Failure creating JSONItem

I’ve been trying to figure out why my program would crash after retrieving a large amount of data from a website. I finally tracked it down to creating a JSONItem from it. I’ve filed a bug report and supplied a test app.

<https://xojo.com/issue/54695>

I’m currently using 2018r4 on Windows 10.

(For what it’s worth, the data received is a bit over 1 million characters.)

Have you tried my JSONItem_MTC, a drop-in replacement for JSONItem? It solves some problems that still exist in JSONItem and might do the trick for you in the short term. (It helps that it’s also faster than JSONItem.)

https://github.com/ktekinay/JSONItem_MTC

Note the project also includes functions to convert JSON to/from Dictionary/Variant array.

[quote=421742:@Kem Tekinay]Have you tried my JSONItem_MTC, a drop-in replacement for JSONItem? It solves some problems that still exist in JSONItem and might do the trick for you in the short term. (It helps that it’s also faster than JSONItem.)

https://github.com/ktekinay/JSONItem_MTC

Note the project also includes functions to convert JSON to/from Dictionary/Variant array.[/quote]
Actually, Kem, that’s on my agenda for this afternoon. I have it and have used it in a different project. The only “complaint” I have with it is that in the debugger, the dictionary keys show as hex strings rather than words. Not serious but sometimes annoying.

Necessary since JSON keys are case-sensitive, so that’s the only good way to do that. But I thought I had added some debugging property to list the keys? (I might be thinking of something else.)

Hi again, Kem. I just dropped the module into the test project and it seems to work properly in creating the JSONItem_MTC from the data.

@Kem Tekinay — I respectfully disagree with you. I think a better way to implement case-sensitive keys would be to generate your own hash table and override some functions so the user can have the right (unchanged) keys and the right behavior at the same time. Though it may be nitpicking :slight_smile:

Interesting. Potential performance issues aside, how would that work if the JSON object has, for example, the keys “my key” and “MY KEY”?

#Kem Tekinay — With the Xojo’s standard Variant.Hash function, both would have the same hash. But if you use your own case-sensitive hash function, the 2 would have different hashes. Dictionaries don’t compare keys but their hash, for speed.

If you are interested, you should have a look at Jenkins hash function or, more generally, to non-cryptographic hash functions

I understand how hashes work. :slight_smile: My question is, what would you end up storing as a value in the Dictionary to alleviate the problem of not being able to see the original keys? How would you link the key to its hash or vice-versa?

I just looked at the project, and I misremembered somewhat. I did add a DebugKeysMap property to JSONDictionary, but that is only used by M_JSON.ParseJSON_MTC, and has nothing to do with JSONItem_MTC.

I suppose I could change the key encoding so it tacks the hex encoding onto the original key, something like “my key-ABCDEF” (not a real encoding), but I’d have to check the performance hit of that.

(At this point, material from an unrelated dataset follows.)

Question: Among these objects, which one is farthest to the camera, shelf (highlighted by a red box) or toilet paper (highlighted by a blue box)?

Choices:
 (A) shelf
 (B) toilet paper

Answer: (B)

I could also do something like this: “mykey” stays “mykey” while “myKey” becomes “my Key” and “my key” turns into “my key” (one space turns into two) and “my Key” becomes “my Key” (each space turns into two, each capital letter gets a space before it). Something like “MYKEY” would become " M Y K E Y".

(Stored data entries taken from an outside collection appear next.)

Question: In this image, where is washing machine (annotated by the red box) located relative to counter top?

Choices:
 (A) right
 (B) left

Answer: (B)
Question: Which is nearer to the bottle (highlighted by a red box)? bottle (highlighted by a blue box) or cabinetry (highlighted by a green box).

Again, I’d have to see what the performance hit of something like that might be.

I ran some some tests and if I convert the name to a Dictionary key like this:

key = name + "-" + EncodeHex( name )

I don’t see an impact on performance and, if you examine the Dictionary in the debugger, you will see keys like “A-41”, “a-61”, “myKey-6D794B6579”. This will keep it unique for case and make it easier to debug, yes?

[quote=421855:@Kem Tekinay]I ran some some tests and if I convert the name to a Dictionary key like this:

key = name + "-" + EncodeHex( name )

I don’t see an impact on performance and, if you examine the Dictionary in the debugger, you will see keys like “A-41”, “a-61”, “myKey-6D794B6579”. This will keep it unique for case and make it easier to debug, yes?[/quote]
What effect will that have on methods like HasKey()? If I currently have a Dictionary that has a key ‘696E666F’ (‘info’) I can have a statement like

If myDictionary.HasKey("info") then ...
Will my statement as written fail? Will I have to revise it? Or will the new key format be only for the debugger?

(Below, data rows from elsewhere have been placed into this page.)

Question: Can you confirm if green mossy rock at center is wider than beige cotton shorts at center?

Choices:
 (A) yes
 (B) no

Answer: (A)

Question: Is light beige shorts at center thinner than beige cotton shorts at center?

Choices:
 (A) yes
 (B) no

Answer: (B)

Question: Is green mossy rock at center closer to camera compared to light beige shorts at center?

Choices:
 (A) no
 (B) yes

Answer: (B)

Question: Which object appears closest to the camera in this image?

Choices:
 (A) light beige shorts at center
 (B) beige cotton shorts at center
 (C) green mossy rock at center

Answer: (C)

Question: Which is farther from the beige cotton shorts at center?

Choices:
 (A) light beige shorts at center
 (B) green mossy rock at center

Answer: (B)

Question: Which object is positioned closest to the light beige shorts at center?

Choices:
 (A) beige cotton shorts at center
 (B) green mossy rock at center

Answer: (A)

You won’t see a difference until to try to manually examine the object Dictionary in the debugger.

Sounds good to me!

@Kem Tekinay — Sounds good

Updated, see https://forum.xojo.com/conversation/post/422355 and continue any conversation about JSONItem_MTC in that thread please.

This is really fantastic Kem! I had the same problem and you solved it!
Thank you for sharing your hard work!